Suppose the semi-major axis of the Earth was 1.3 A.U. Would it be easier to measure parallax?
A) Yes, it would be slightly (1.3 times) easier to measure parallax.
B) Yes, it would be more than 10 times easier to measure parallax.
C) No, it would be slightly (1.3 times) harder to measure parallax.
D) No, it would be more than 10 times harder to measure parallax.
E) It would make no difference -- the star are so far away, it would be just as hard to measure parallax.
Note that the Earth has two semi-major axes; that of its orbit, and that of its radius. Both of them would result in the space occupied by the Earth, and the observations conducted from it, being larger, and therefore making parallax easier to measure.
Parallax is the same principle that your eyes use to attain depth perception; because your eyes are a certain distance apart, they perceive the world from a slightly different perspective.
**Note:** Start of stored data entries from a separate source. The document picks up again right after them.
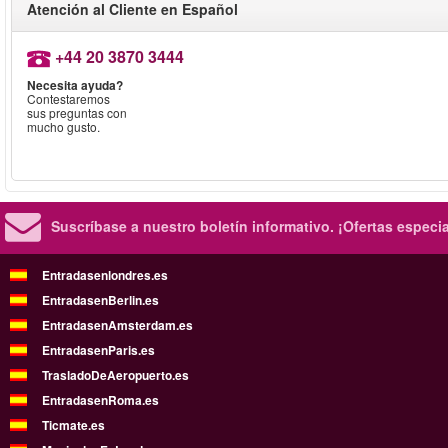
Atención al Cliente en Español
+44 20 3870 3444
Necesita ayuda?
Contestaremos
sus preguntas con
mucho gusto.
Suscríbase a nuestro boletín informativo.
¡Ofertas especi
Entradasenlondres.es
EntradasenBerlin.es
EntradasenAmsterdam.es
EntradasenParis.es
TrasladoDeAeropuerto.es
EntradasenRoma.es
Ticmate.es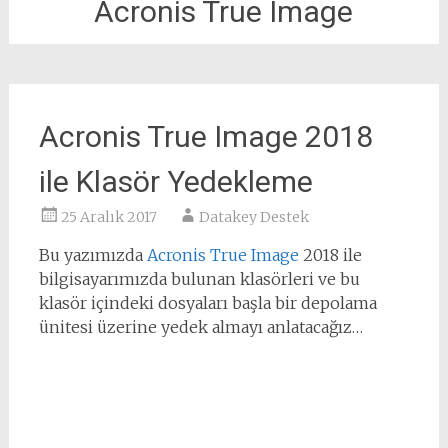
Acronis True Image
Acronis True Image 2018
ile Klasör Yedekleme
25 Aralık 2017
Datakey Destek
Bu yazımızda
Acronis True Image
2018 ile
bilgisayarımızda bulunan klasörleri ve bu
klasör içindeki dosyaları başla bir depolama
ünitesi üzerine yedek almayı anlatacağız…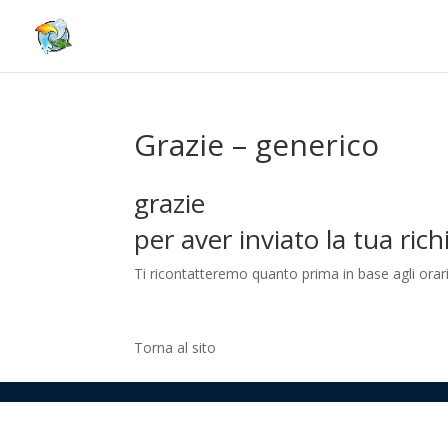
Grazie – generico
grazie
per aver inviato la tua rich
Ti ricontatteremo quanto prima in base agli orari
Torna al sito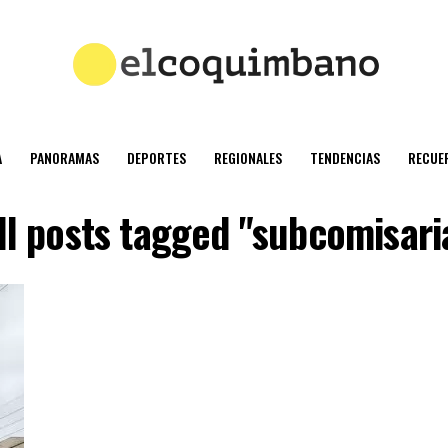
A
PANORAMAS
DEPORTES
REGIONALES
TENDENCIAS
RECUE
ll posts tagged "subcomisari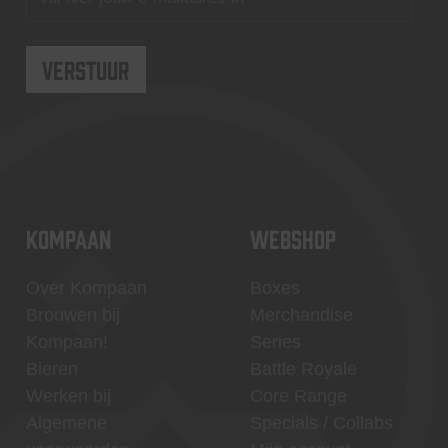
KOMPAAN
WEBSHOP
Over Kompaan
Boxes
Brouwen bij
Merchandise
Kompaan!
Series
Bieren
Battle Royale
Werken bij
Core Range
Algemene
Specials / Collabs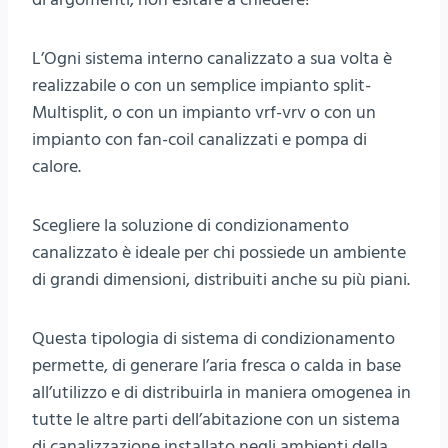
L’Ogni sistema interno canalizzato a sua volta è
realizzabile o con un semplice impianto split-
Multisplit, o con un impianto vrf-vrv o con un
impianto con fan-coil canalizzati e pompa di
calore.
Scegliere la soluzione di condizionamento
canalizzato è ideale per chi possiede un ambiente
di grandi dimensioni, distribuiti anche su più piani.
Questa tipologia di sistema di condizionamento
permette, di generare l’aria fresca o calda in base
all’utilizzo e di distribuirla in maniera omogenea in
tutte le altre parti dell’abitazione con un sistema
di canalizzazione installato negli ambienti della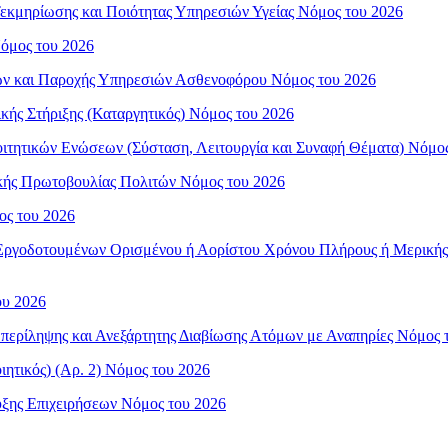
 Τεκμηρίωσης και Ποιότητας Υπηρεσιών Υγείας Νόμος του 2026
Νόμος του 2026
ρων και Παροχής Υπηρεσιών Ασθενοφόρου Νόμος του 2026
ικής Στήριξης (Καταργητικός) Νόμος του 2026
Φοιτητικών Ενώσεων (Σύσταση, Λειτουργία και Συναφή Θέματα) Νόμο
τικής Πρωτοβουλίας Πολιτών Νόμος του 2026
ος του 2026
ης Εργοδοτουμένων Ορισμένου ή Αορίστου Χρόνου Πλήρους ή Μερικ
ου 2026
υμπερίληψης και Ανεξάρτητης Διαβίωσης Ατόμων με Αναπηρίες Νόμος 
ητικός) (Αρ. 2) Νόμος του 2026
υξης Επιχειρήσεων Νόμος του 2026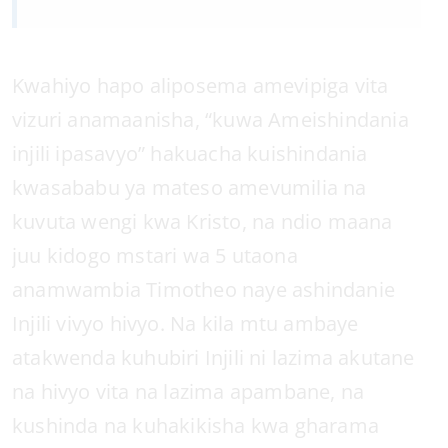
Kwahiyo hapo aliposema amevipiga vita
vizuri anamaanisha, “kuwa Ameishindania
injili ipasavyo” hakuacha kuishindania
kwasababu ya mateso amevumilia na
kuvuta wengi kwa Kristo, na ndio maana
juu kidogo mstari wa 5 utaona
anamwambia Timotheo naye ashindanie
Injili vivyo hivyo. Na kila mtu ambaye
atakwenda kuhubiri Injili ni lazima akutane
na hivyo vita na lazima apambane, na
kushinda na kuhakikisha kwa gharama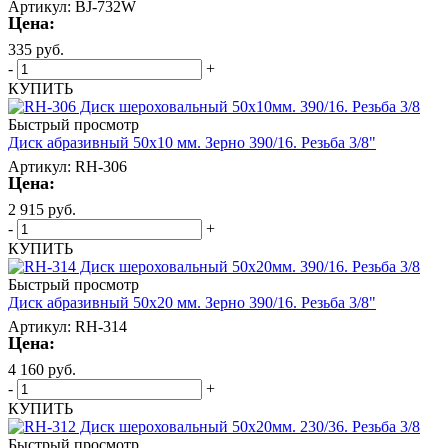
Артикул: BJ-732W
Цена:
335
руб.
-
+
КУПИТЬ
Быстрый просмотр
Диск абразивный 50х10 мм. Зерно 390/16. Резьба 3/8"
Артикул: RH-306
Цена:
2 915
руб.
-
+
КУПИТЬ
Быстрый просмотр
Диск абразивный 50х20 мм. Зерно 390/16. Резьба 3/8"
Артикул: RH-314
Цена:
4 160
руб.
-
+
КУПИТЬ
Быстрый просмотр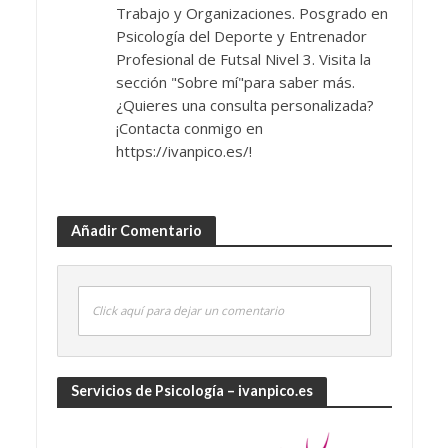
Trabajo y Organizaciones. Posgrado en
Psicología del Deporte y Entrenador
Profesional de Futsal Nivel 3. Visita la
sección "Sobre mí"para saber más.
¿Quieres una consulta personalizada?
¡Contacta conmigo en
https://ivanpico.es/!
Añadir Comentario
Click aquí para dejar un comentario
Servicios de Psicología – ivanpico.es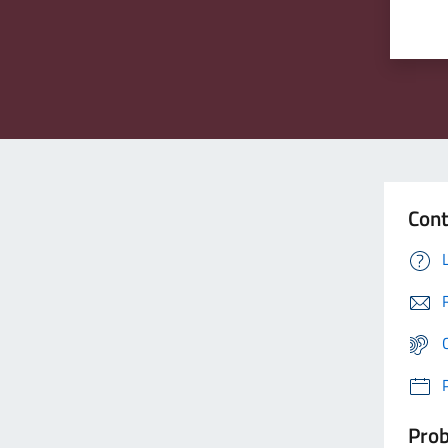
Cont
Prob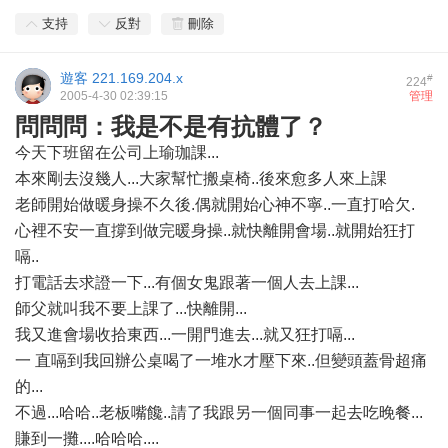
支持
反對
刪除
遊客
221.169.204.x
#
224
2005-4-30 02:39:15
管理
問問問：我是不是有抗體了？
今天下班留在公司上瑜珈課...
本來剛去沒幾人...大家幫忙搬桌椅..後來愈多人來上課
老師開始做暖身操不久後.偶就開始心神不寧..一直打哈欠.
心裡不安一直撐到做完暖身操..就快離開會場..就開始狂打
嗝..
打電話去求證一下...有個女鬼跟著一個人去上課...
師父就叫我不要上課了...快離開...
我又進會場收拾東西...一開門進去...就又狂打嗝...
一 直嗝到我回辦公桌喝了一堆水才壓下來..但變頭蓋骨超痛
的...
不過...哈哈..老板嘴饞..請了我跟另一個同事一起去吃晚餐...
賺到一攤....哈哈哈....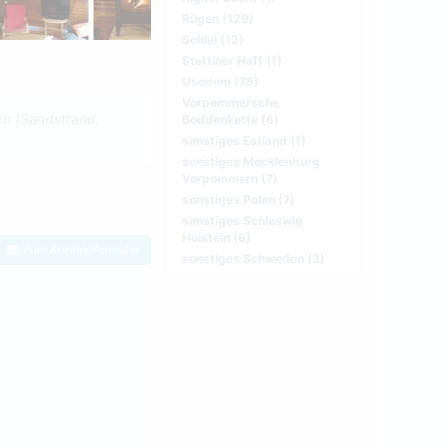
Rügen (129)
Schlei (12)
Stettiner Haff (1)
Usedom (78)
Vorpommersche
en (Sandstrand,
Boddenkette (6)
sonstiges Estland (1)
sonstiges Mecklenburg
Vorpommern (7)
sonstiges Polen (7)
sonstiges Schleswig
Holstein (6)
Zum Kontaktformular
sonstiges Schweden (3)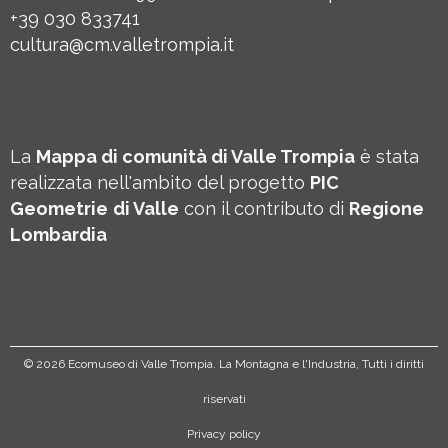
+39 030 833741
cultura@cm.valletrompia.it
La
Mappa di comunità di Valle Trompia
è stata
realizzata nell'ambito del progetto
PIC
Geometrie
di Valle
con il contributo di
Regione
Lombardia
©
2026 Ecomuseo di Valle Trompia. La Montagna e l'Industria, Tutti i diritti
riservati
Privacy policy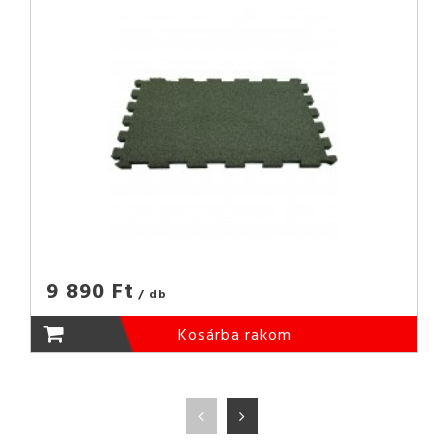
9 890 Ft
/ db
Kosárba rakom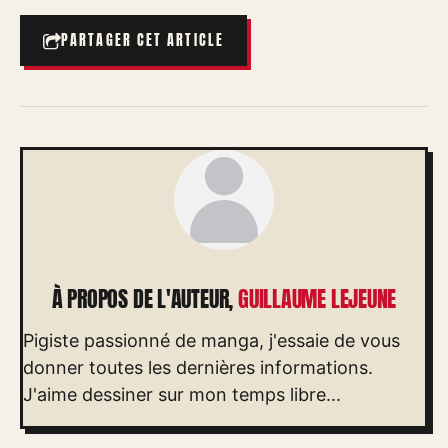
PARTAGER CET ARTICLE
À PROPOS DE L'AUTEUR,
GUILLAUME LEJEUNE
Pigiste passionné de manga, j'essaie de vous
donner toutes les dernières informations.
J'aime dessiner sur mon temps libre...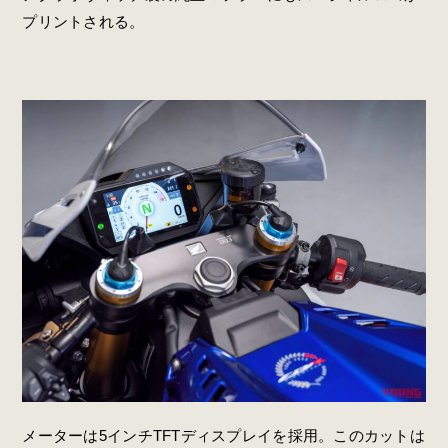
プリントされる。
メーターは5インチTFTディスプレイを採用。このカットは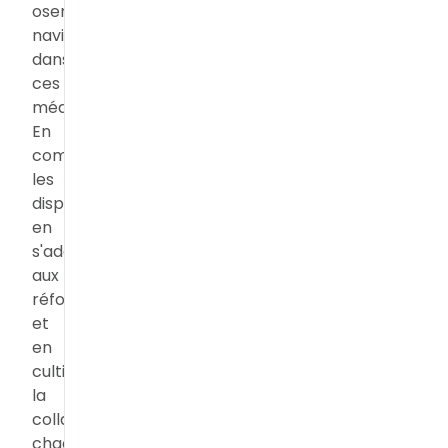
osent
naviguer
dans
ces
méandres.
En
comprenant
les
dispositifs,
en
s'adaptant
aux
réformes
et
en
cultivant
la
collaboration,
chacun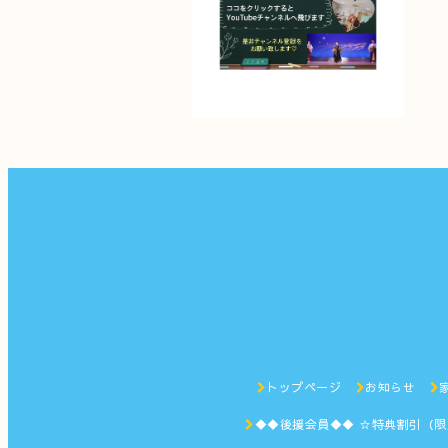
トップページ
お知らせ
◆◆後援会員◆◆ ☆特典割引（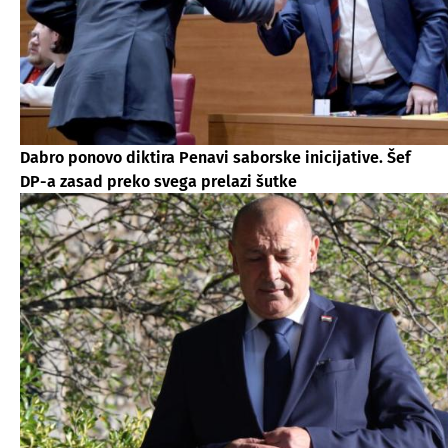
Dabro ponovo diktira Penavi saborske inicijative. Šef
DP-a zasad preko svega prelazi šutke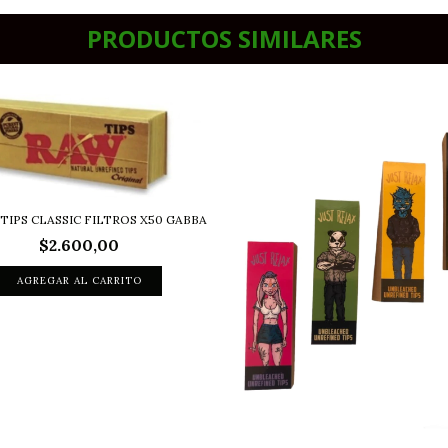
PRODUCTOS SIMILARES
TIPS CLASSIC FILTROS X50 GABBA
$2.600,00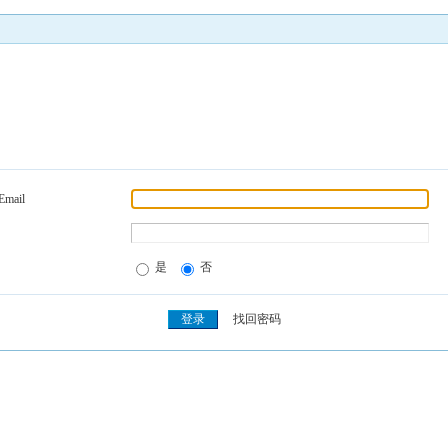
Email
是
否
找回密码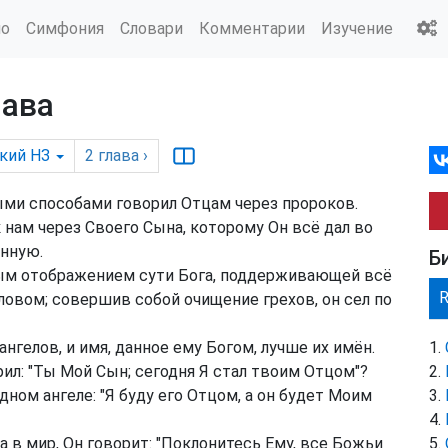
ио
Симфония
Словари
Комментарии
Изучение
лава
кий НЗ
2
глава
›
ыми способами говорил Отцам через пророков.
к нам через Своего Сына, которому Он всё дал во
енную.
Б
ым отображением сути Бога, поддерживающей всё
вом; совершив собой очищение грехов, он сел по
нгелов, и имя, данное ему Богом, лучше их имён.
рил: "Ты Мой Сын; сегодня Я стал твоим Отцом"?
одном ангеле: "Я буду его Отцом, а он будет Моим
 в мир, Он говорит: "Поклонитесь Ему, все Божьи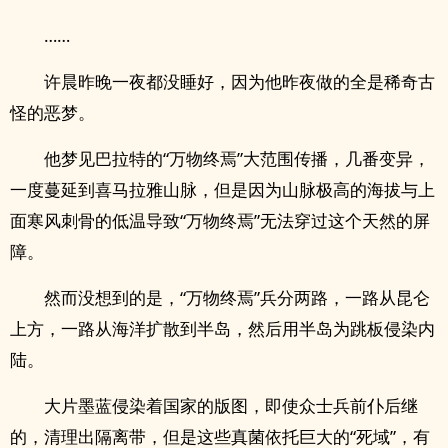
……
许晨昨晚一夜都没睡好，因为他昨夜做的全是稀奇古
怪的恶梦。
他梦见巴拉特的“万物终焉”大范围传播，几番变异，
一度蔓延到喜马拉雅山脉，但是因为山脉极高的海拔与上
面寒风刺骨的低温导致“万物终焉”无法穿过这个天然的屏
障。
然而没想到的是，“万物终焉”兵分两路，一路从昆仑
上方，一路从海洋扩散到半岛，然后用半岛为跳板侵染内
陆。
大片墨蓝侵染着国家的版图，即使众士兵前仆后继
的，清理出隔离带，但是这些真菌依托巨大的“死域”，有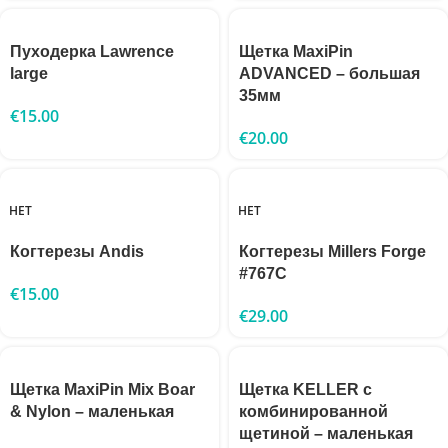
Пуходерка Lawrence
Щетка MaxiPin
large
ADVANCED – большая
35мм
€
15.00
€
20.00
НЕТ
НЕТ
Когтерезы Andis
Когтерезы Millers Forge
#767C
€
15.00
€
29.00
Щетка MaxiPin Mix Boar
Щетка KELLER с
& Nylon – маленькая
комбинированной
щетиной – маленькая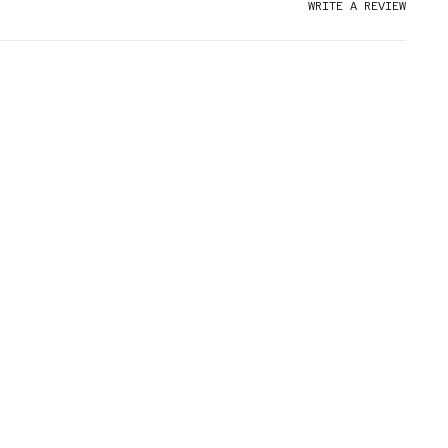
WRITE A REVIEW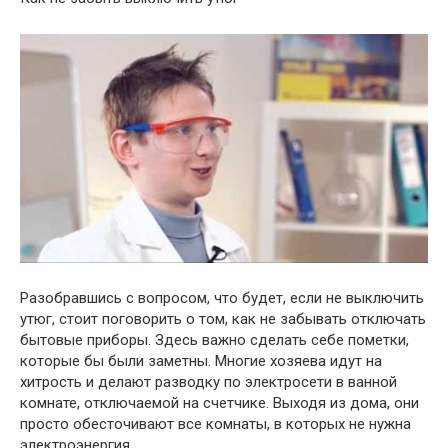
Разобравшись с вопросом, что будет, если не выключить
утюг, стоит поговорить о том, как не забывать отключать
бытовые приборы. Здесь важно сделать себе пометки,
которые бы были заметны. Многие хозяева идут на
хитрость и делают разводку по электросети в ванной
комнате, отключаемой на счетчике. Выходя из дома, они
просто обесточивают все комнаты, в которых не нужна
электроэнергия.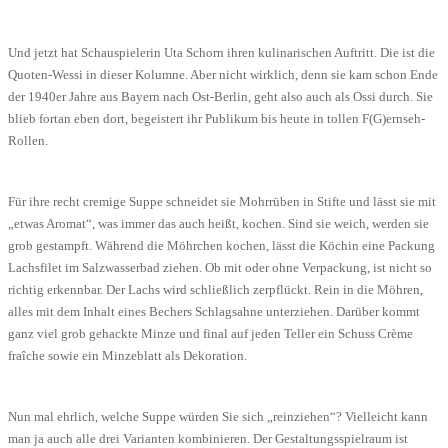
Und jetzt hat Schauspielerin Uta Schorn ihren kulinarischen Auftritt. Die ist die
Quoten-Wessi in dieser Kolumne. Aber nicht wirklich, denn sie kam schon Ende
der 1940er Jahre aus Bayern nach Ost-Berlin, geht also auch als Ossi durch. Sie
blieb fortan eben dort, begeistert ihr Publikum bis heute in tollen F(G)ernseh-
Rollen.
Für ihre recht cremige Suppe schneidet sie Mohrrüben in Stifte und lässt sie mit
„etwas Aromat“, was immer das auch heißt, kochen. Sind sie weich, werden sie
grob gestampft. Während die Möhrchen kochen, lässt die Köchin eine Packung
Lachsfilet im Salzwasserbad ziehen. Ob mit oder ohne Verpackung, ist nicht so
richtig erkennbar. Der Lachs wird schließlich zerpflückt. Rein in die Möhren,
alles mit dem Inhalt eines Bechers Schlagsahne unterziehen. Darüber kommt
ganz viel grob gehackte Minze und final auf jeden Teller ein Schuss Crème
fraîche sowie ein Minzeblatt als Dekoration.
Nun mal ehrlich, welche Suppe würden Sie sich „reinziehen“? Vielleicht kann
man ja auch alle drei Varianten kombinieren. Der Gestaltungsspielraum ist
Your brain is capable of merging the two images into one that compensates for the differences by creating depth of field, allowing you to interpret how far away things are. The closer they are, the greater the difference that your eyes perceive. Likewise, if your eyes were farther apart, you would perceive a greater difference due to the distance of objects.
If the Earth's average orbit was 1.3 AU, it would be farther from the sun. This would be just like saying that your eyes were 1.3 times farther apart. When we looked at stars from the 1.3 AU earth, the angle created by their parallax would be 1.3 times greater than from the 1.0 AU earth.
Thus, A) It would be 1.3 times easier to measure parallax.